Rock the Alphabet
What does the alphabet have to do with rocks? Collect 26 rocks and paint each one with a letter of the alphabet for your very own alphabet rock collection. This activity offers an educational double whammy—as he paints each letter on a rock, he'll practice letter formation and work his fine motor skills, and once they're done and dry he'll practice learning the letters and their sounds as you turn the rocks into a letter learning game. And any excuse to get outside and enjoy a little active, energetic playtime with your child is thumbs up in our book!
What You Need:
- 26 rocks
- Paint brushes (small and medium)
- Water and a container for washing rocks
What You Do:
- Start by going on a rock hunt. While you supervise, invite your child to search the yard, neighborhood, local park, nearby creek or stream for rocks of a manageable size that she can easily lift and move around.
- Wash any dirt particles clinging to the rocks by soaking them in water and rinsing them.
- Let the rocks dry in the sun.
- Now to painting! Help him paint one letter of the alphabet on each rock so he has one rock for each letter by the time he's done. Encourage him to use bright colors and to use a different color for each rock to make a vibrant collection. If he is unsure of how to paint any of the letters, have him practice on a scrap sheet of paper before painting on the rocks.
- As he paints each letter, say its name and the sound(s) it makes together. Can he think of a word that starts with that letter?

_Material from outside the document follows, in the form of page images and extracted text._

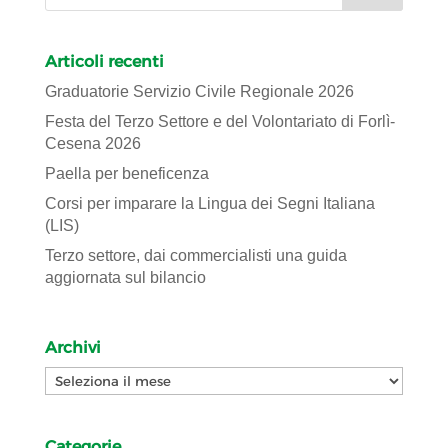
Articoli recenti
Graduatorie Servizio Civile Regionale 2026
Festa del Terzo Settore e del Volontariato di Forlì-
Cesena 2026
Paella per beneficenza
Corsi per imparare la Lingua dei Segni Italiana
(LIS)
Terzo settore, dai commercialisti una guida
aggiornata sul bilancio
Archivi
Archivi
Categorie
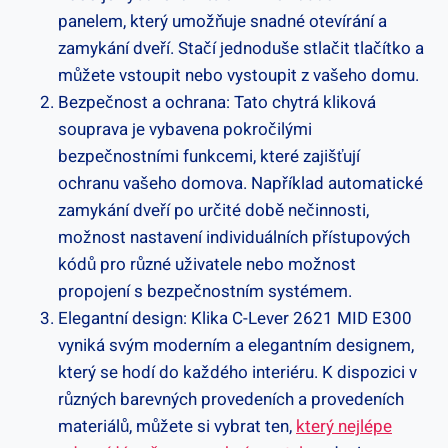
panelem, který umožňuje ‍snadné otevírání a
zamykání dveří. Stačí jednoduše stlačit tlačítko a
můžete vstoupit nebo vystoupit z vašeho domu.
Bezpečnost a ochrana: Tato chytrá kliková
souprava‌ je vybavena pokročilými
bezpečnostními funkcemi, které zajišťují
ochranu vašeho domova. Například ⁢automatické
zamykání dveří po určité době nečinnosti,
možnost nastavení individuálních‍ přístupových
kódů pro různé uživatele nebo možnost
propojení ‍s ​bezpečnostním systémem.
Elegantní design: Klika C-Lever 2621 MID E300⁣
vyniká svým moderním a elegantním⁢ designem,
který se hodí do každého interiéru. K dispozici v
různých barevných provedeních a provedeních
materiálů, můžete si vybrat ten,
který nejlépe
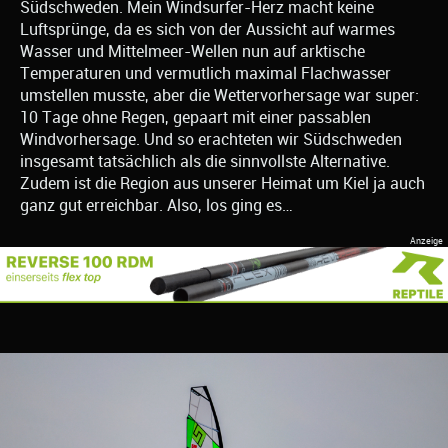
Südschweden. Mein Windsurfer-Herz macht keine
Luftsprünge, da es sich von der Aussicht auf warmes
Wasser und Mittelmeer-Wellen nun auf arktische
Temperaturen und vermutlich maximal Flachwasser
umstellen musste, aber die Wettervorhersage war super:
10 Tage ohne Regen, gepaart mit einer passablen
Windvorhersage. Und so erachteten wir Südschweden
insgesamt tatsächlich als die sinnvollste Alternative.
Zudem ist die Region aus unserer Heimat um Kiel ja auch
ganz gut erreichbar. Also, los ging es…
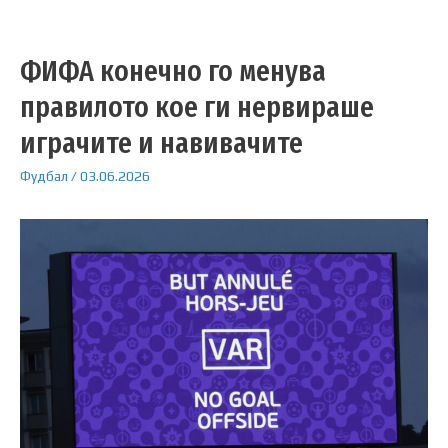
ФИФА конечно го менува
правилото кое ги нервираше
играчите и навивачите
Фудбал
/
03.06.2026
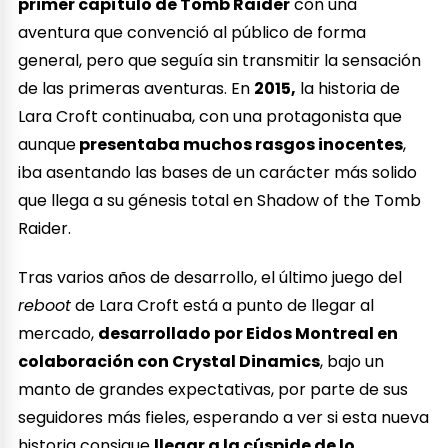
primer capítulo de Tomb Raider
con una
aventura que convenció al público de forma
general, pero que seguía sin transmitir la sensación
de las primeras aventuras. En
2015,
la historia de
Lara Croft continuaba, con una protagonista que
aunque
presentaba muchos rasgos inocentes
,
iba asentando las bases de un carácter más solido
que llega a su génesis total en Shadow of the Tomb
Raider.
Tras varios años de desarrollo, el último juego del
reboot
de Lara Croft está a punto de llegar al
mercado,
desarrollado por Eidos Montreal en
colaboración con Crystal Dinamics
, bajo un
manto de grandes expectativas, por parte de sus
seguidores más fieles, esperando a ver si esta nueva
historia consigue
llegar a la cúspide de lo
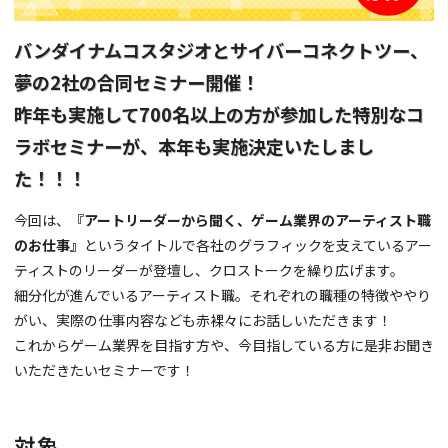
バンダイナムコスタジオとサイバーコネクトツー、
夢の2社の合同セミナー開催！
昨年も実施して700名以上の方が参加した特別なコ
ラボセミナーが、本年も実施決定いたしまし
た！！！
今回は、
『アートリーダーから聞く、ゲーム業界のアーティスト職
のお仕事』
というタイトルで各社のグラフィックを支えているアー
ティストのリーダーが登壇し、クロストークを繰り広げます。
細分化が進んでいるアーティスト職。それぞれの職種の特徴ややり
がい、実際の仕事内容なども赤裸々にお話しいただきます！
これからゲーム業界を目指す方や、今目指している方に是非お聞き
いただきたいセミナーです！
対象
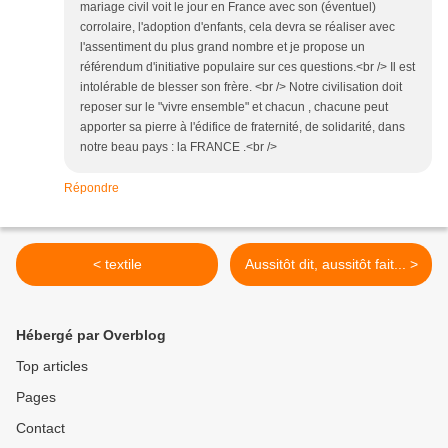
mariage civil voit le jour en France avec son (éventuel)
corrolaire, l'adoption d'enfants, cela devra se réaliser avec
l'assentiment du plus grand nombre et je propose un
référendum d'initiative populaire sur ces questions.<br /> Il est
intolérable de blesser son frère. <br /> Notre civilisation doit
reposer sur le "vivre ensemble" et chacun , chacune peut
apporter sa pierre à l'édifice de fraternité, de solidarité, dans
notre beau pays : la FRANCE .<br />
Répondre
< textile
Aussitôt dit, aussitôt fait... >
Hébergé par Overblog
Top articles
Pages
Contact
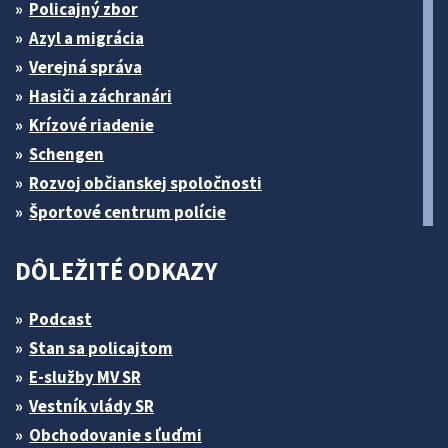
Policajný zbor
Azyl a migrácia
Verejná správa
Hasiči a záchranári
Krízové riadenie
Schengen
Rozvoj občianskej spoločnosti
Športové centrum polície
DÔLEŽITÉ ODKAZY
Podcast
Stan sa policajtom
E-služby MV SR
Vestník vlády SR
Obchodovanie s ľuďmi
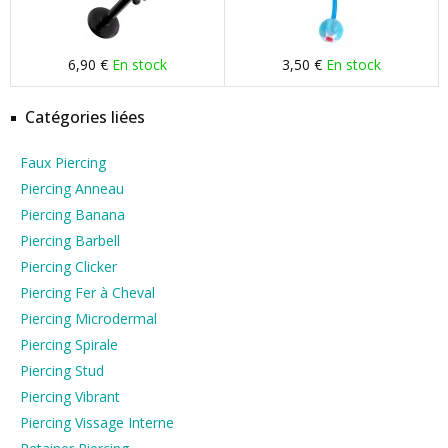
6,90 €
En stock
3,50 €
En stock
Catégories liées
Faux Piercing
Piercing Anneau
Piercing Banana
Piercing Barbell
Piercing Clicker
Piercing Fer à Cheval
Piercing Microdermal
Piercing Spirale
Piercing Stud
Piercing Vibrant
Piercing Vissage Interne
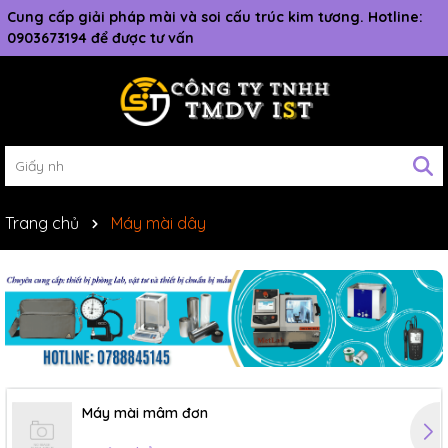
Cung cấp giải pháp mài và soi cấu trúc kim tương. Hotline:
0903673194 để được tư vấn
Trang chủ
Máy mài dây
Máy mài mâm đơn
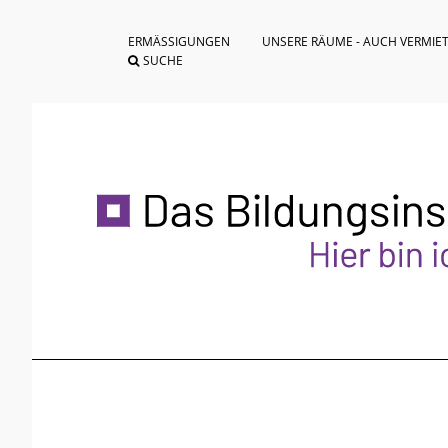
ERMÄSSIGUNGEN
UNSERE RÄUME - AUCH VERMIE
SUCHE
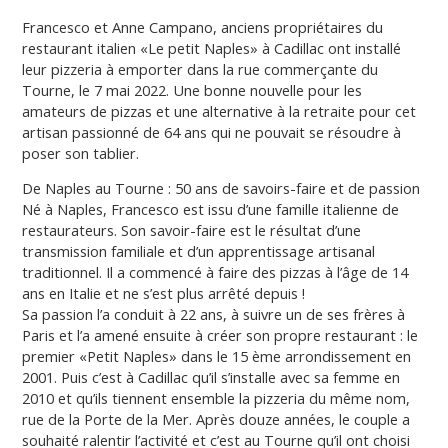
Francesco et Anne Campano, anciens propriétaires du
restaurant italien «Le petit Naples» à Cadillac ont installé
leur pizzeria à emporter dans la rue commerçante du
Tourne, le 7 mai 2022. Une bonne nouvelle pour les
amateurs de pizzas et une alternative à la retraite pour cet
artisan passionné de 64 ans qui ne pouvait se résoudre à
poser son tablier.
De Naples au Tourne : 50 ans de savoirs-faire et de passion
Né à Naples, Francesco est issu d’une famille italienne de
restaurateurs. Son savoir-faire est le résultat d’une
transmission familiale et d’un apprentissage artisanal
traditionnel. Il a commencé à faire des pizzas à l’âge de 14
ans en Italie et ne s’est plus arrêté depuis !
Sa passion l’a conduit à 22 ans, à suivre un de ses frères à
Paris et l’a amené ensuite à créer son propre restaurant : le
premier «Petit Naples» dans le 15 ème arrondissement en
2001. Puis c’est à Cadillac qu’il s’installe avec sa femme en
2010 et qu’ils tiennent ensemble la pizzeria du même nom,
rue de la Porte de la Mer. Après douze années, le couple a
souhaité ralentir l’activité et c’est au Tourne qu’il ont choisi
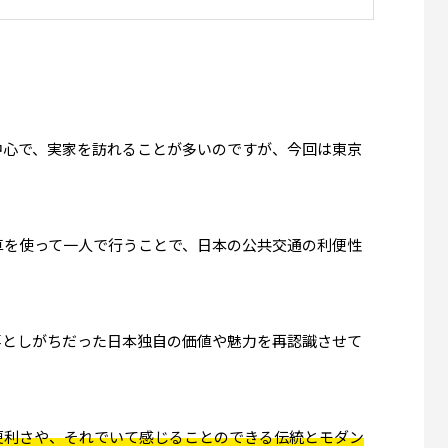
中心で、実家を訪れることが多いのですが、今回は東京
車を使って一人で行うことで、日本の公共交通の利便性
落としがちだった日本独自の価値や魅力を再認識させて
便利さや、それでいて感じることのできる伝統とモダン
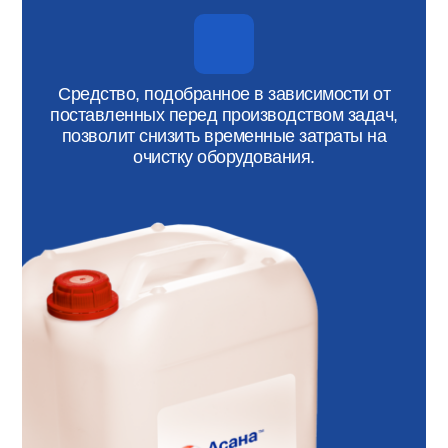
Средство, подобранное в зависимости от
поставленных перед производством задач,
позволит снизить временные затраты на
очистку оборудования.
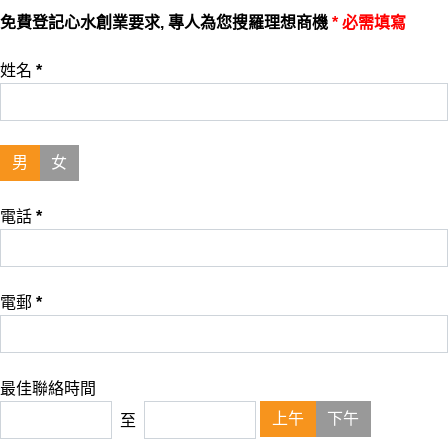
免費登記心水創業要求, 專人為您搜羅理想商機
* 必需填寫
姓名
*
男
女
電話
*
電郵
*
最佳聯絡時間
上午
下午
至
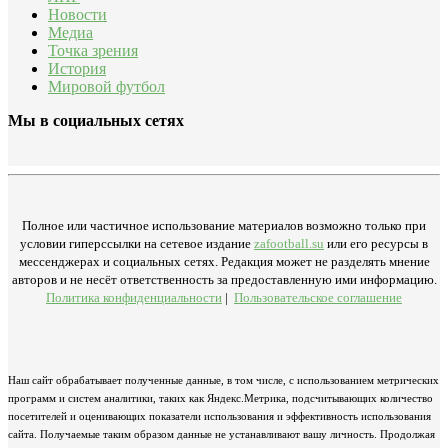
Новости
Медиа
Точка зрения
История
Мировой футбол
Мы в социальных сетях
Полное или частичное использование материалов возможно только при
условии гиперссылки на сетевое издание
zafootball.su
или его ресурсы в
мессенджерах и социальных сетях. Редакция может не разделять мнение
авторов и не несёт ответственность за предоставленную ими информацию.
Политика конфиденциальности
|
Пользовательское соглашение
Наш сайт обрабатывает полученные данные, в том числе, с использованием метрических
программ и систем аналитики, таких как Яндекс.Метрика, подсчитывающих количество
посетителей и оценивающих показатели использования и эффективность использования
сайта. Получаемые таким образом данные не устанавливают вашу личность. Продолжая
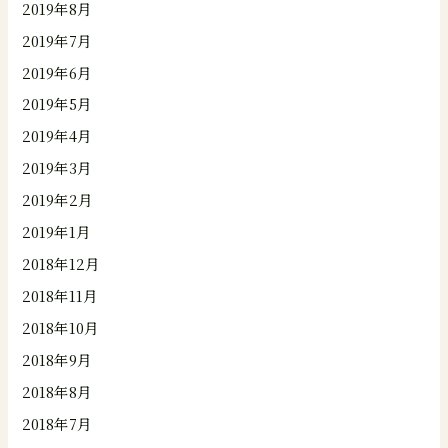
2019年8月
2019年7月
2019年6月
2019年5月
2019年4月
2019年3月
2019年2月
2019年1月
2018年12月
2018年11月
2018年10月
2018年9月
2018年8月
2018年7月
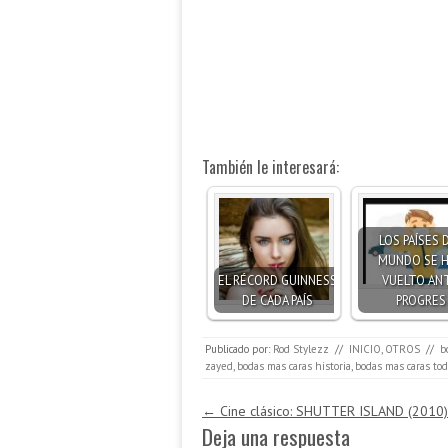
También le interesará:
LOS PAÍSES 
MUNDO SE 
EL RÉCORD GUINNESS
VUELTO ANT
DE CADA PAÍS
PROGRES
Publicado por:
Rod Stylezz
//
INICIO
,
OTROS
//
b
zayed
,
bodas mas caras historia
,
bodas mas caras to
Navegación de entradas
←
Cine clásico: SHUTTER ISLAND (2010)
Deja una respuesta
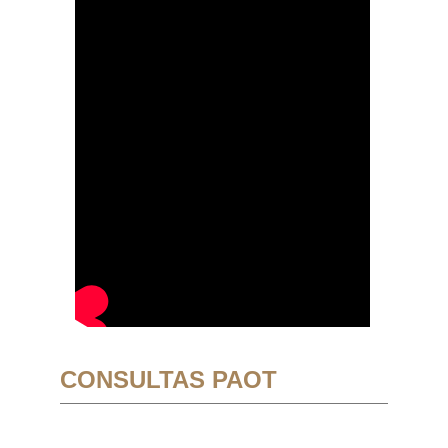
CONSULTAS PAOT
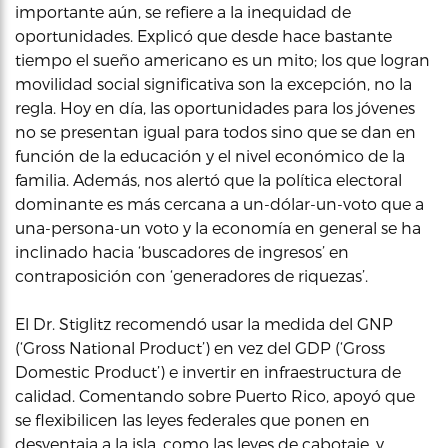
importante aún, se refiere a la inequidad de
oportunidades. Explicó que desde hace bastante
tiempo el sueño americano es un mito; los que logran
movilidad social significativa son la excepción, no la
regla. Hoy en día, las oportunidades para los jóvenes
no se presentan igual para todos sino que se dan en
función de la educación y el nivel económico de la
familia. Además, nos alertó que la política electoral
dominante es más cercana a un-dólar-un-voto que a
una-persona-un voto y la economía en general se ha
inclinado hacia ‘buscadores de ingresos’ en
contraposición con ‘generadores de riquezas’.
El Dr. Stiglitz recomendó usar la medida del GNP
(‘Gross National Product’) en vez del GDP (‘Gross
Domestic Product’) e invertir en infraestructura de
calidad. Comentando sobre Puerto Rico, apoyó que
se flexibilicen las leyes federales que ponen en
desventaja a la isla, como las leyes de cabotaje, y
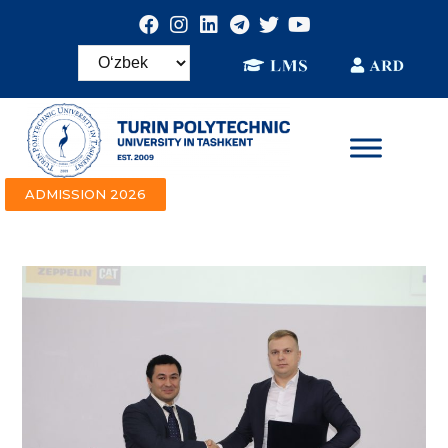
ADMISSION 2026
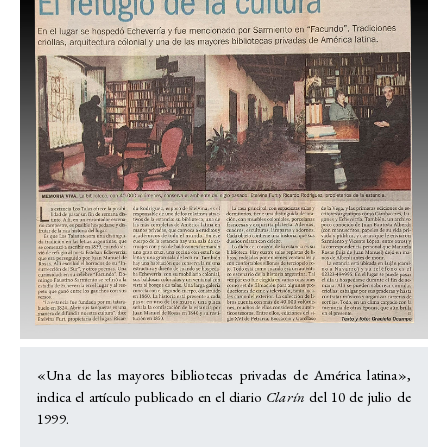
«Una de las mayores bibliotecas privadas de América latina»,
indica el artículo publicado en el diario
Clarín
del 10 de julio de
1999.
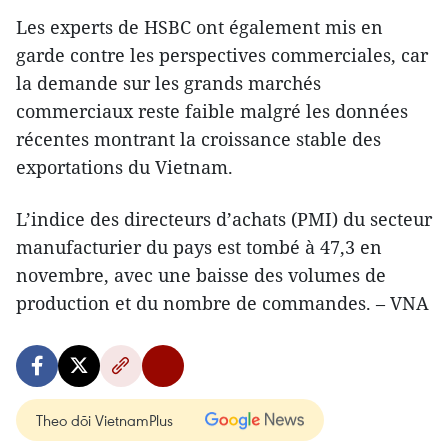
Les experts de HSBC ont également mis en
garde contre les perspectives commerciales, car
la demande sur les grands marchés
commerciaux reste faible malgré les données
récentes montrant la croissance stable des
exportations du Vietnam.
L’indice des directeurs d’achats (PMI) du secteur
manufacturier du pays est tombé à 47,3 en
novembre, avec une baisse des volumes de
production et du nombre de commandes. – VNA
Theo dõi VietnamPlus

- Once all the rocks are painted, place them outside in the sun to dry.
- When the rocks are dry, use them to “label” objects in and around the house. For example, take an apple from the fruit basket and set the “A” rock beside it to show him that “A” is for “apple.” Repeat for the other letters; once he gets the hang of the activity, encourage him to find objects on his own.
Use your cool new collection again and again until your young learner knows the alphabet and letter sounds backwards and forwards. Mix up the rocks and then challenge her to put them back in order, or work with the rocks to spell simple sight words. Rock out!